Die Ergebnisse der Forscherinnen und Forscher aus Ägypten, Frankreich, Deutschland, Italien und Grossbritannien wurden am Mittwoch im Fachmagazin «Nature» veröffentlicht. Die Forscher hatten Töpfe aus einer grossen Werkstatt zum Einbalsamieren untersucht. Im ägyptischen Sakkara unweit der berühmten Unaspyramide fanden sich in der Werkstatt aus dem 7. und 6. Jahrhundert vor Christus zahlreiche gut erhaltene Keramikgefässe - viele von ihnen sogar mit Inhaltsangaben und Handlungsanweisungen beschriftet.
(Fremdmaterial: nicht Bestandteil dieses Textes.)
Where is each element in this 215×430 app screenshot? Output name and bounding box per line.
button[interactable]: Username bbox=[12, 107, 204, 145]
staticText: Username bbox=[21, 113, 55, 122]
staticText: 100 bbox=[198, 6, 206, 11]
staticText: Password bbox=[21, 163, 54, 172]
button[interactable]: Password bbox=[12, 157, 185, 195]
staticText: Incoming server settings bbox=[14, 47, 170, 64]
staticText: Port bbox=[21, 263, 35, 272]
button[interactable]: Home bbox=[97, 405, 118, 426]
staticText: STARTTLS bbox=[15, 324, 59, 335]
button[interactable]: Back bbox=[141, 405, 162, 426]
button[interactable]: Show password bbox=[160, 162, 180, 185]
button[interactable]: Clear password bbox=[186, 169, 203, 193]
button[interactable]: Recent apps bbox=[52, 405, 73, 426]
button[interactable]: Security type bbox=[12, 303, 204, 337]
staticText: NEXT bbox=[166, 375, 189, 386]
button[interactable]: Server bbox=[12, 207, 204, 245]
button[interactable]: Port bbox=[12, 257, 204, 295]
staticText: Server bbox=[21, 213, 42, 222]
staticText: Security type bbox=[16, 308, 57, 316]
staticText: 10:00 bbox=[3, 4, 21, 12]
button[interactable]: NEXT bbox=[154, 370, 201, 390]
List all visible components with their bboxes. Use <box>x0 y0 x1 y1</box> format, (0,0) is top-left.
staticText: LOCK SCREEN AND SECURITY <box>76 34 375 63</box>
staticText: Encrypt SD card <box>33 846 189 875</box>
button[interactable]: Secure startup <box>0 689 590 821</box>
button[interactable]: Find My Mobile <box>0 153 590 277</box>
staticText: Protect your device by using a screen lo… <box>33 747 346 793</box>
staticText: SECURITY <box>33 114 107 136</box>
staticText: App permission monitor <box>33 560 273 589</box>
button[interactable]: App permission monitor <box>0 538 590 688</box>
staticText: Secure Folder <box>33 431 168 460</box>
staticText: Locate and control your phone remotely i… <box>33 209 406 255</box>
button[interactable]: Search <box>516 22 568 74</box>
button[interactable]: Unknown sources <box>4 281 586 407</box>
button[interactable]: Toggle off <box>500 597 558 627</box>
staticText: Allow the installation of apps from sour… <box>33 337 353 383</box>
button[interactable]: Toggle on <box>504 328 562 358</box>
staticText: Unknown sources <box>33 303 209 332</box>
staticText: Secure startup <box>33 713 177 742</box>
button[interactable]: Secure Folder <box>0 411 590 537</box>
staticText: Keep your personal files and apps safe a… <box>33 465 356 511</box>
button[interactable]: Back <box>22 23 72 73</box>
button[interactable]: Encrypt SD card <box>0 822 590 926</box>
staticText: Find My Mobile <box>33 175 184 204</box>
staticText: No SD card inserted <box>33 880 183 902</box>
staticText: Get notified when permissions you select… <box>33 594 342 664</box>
Mithilfe chemischer Rückstandsanalysen konnten die Experten die molekularen Reste jener Substanzen herauslösen und identifizieren, die sich ehemals im Gefäss befunden hatten. Für die Forscher oftmals eine Überraschung: «Seit langer Zeit wurde die von den alten Ägyptern als «antiu» bezeichnete Substanz mit Myrrhe oder Weihrauch übersetzt. Doch wir konnten nun zeigen, dass sich dahinter ein bestimmtes Gemisch ganz unterschiedlicher Zutaten verbirgt, die wir mit Hilfe der Gaschromatographie-Massenspektrometrie entschlüsseln konnten», berichtete Projektleiter Maxime Rageot von der Universität Tübingen.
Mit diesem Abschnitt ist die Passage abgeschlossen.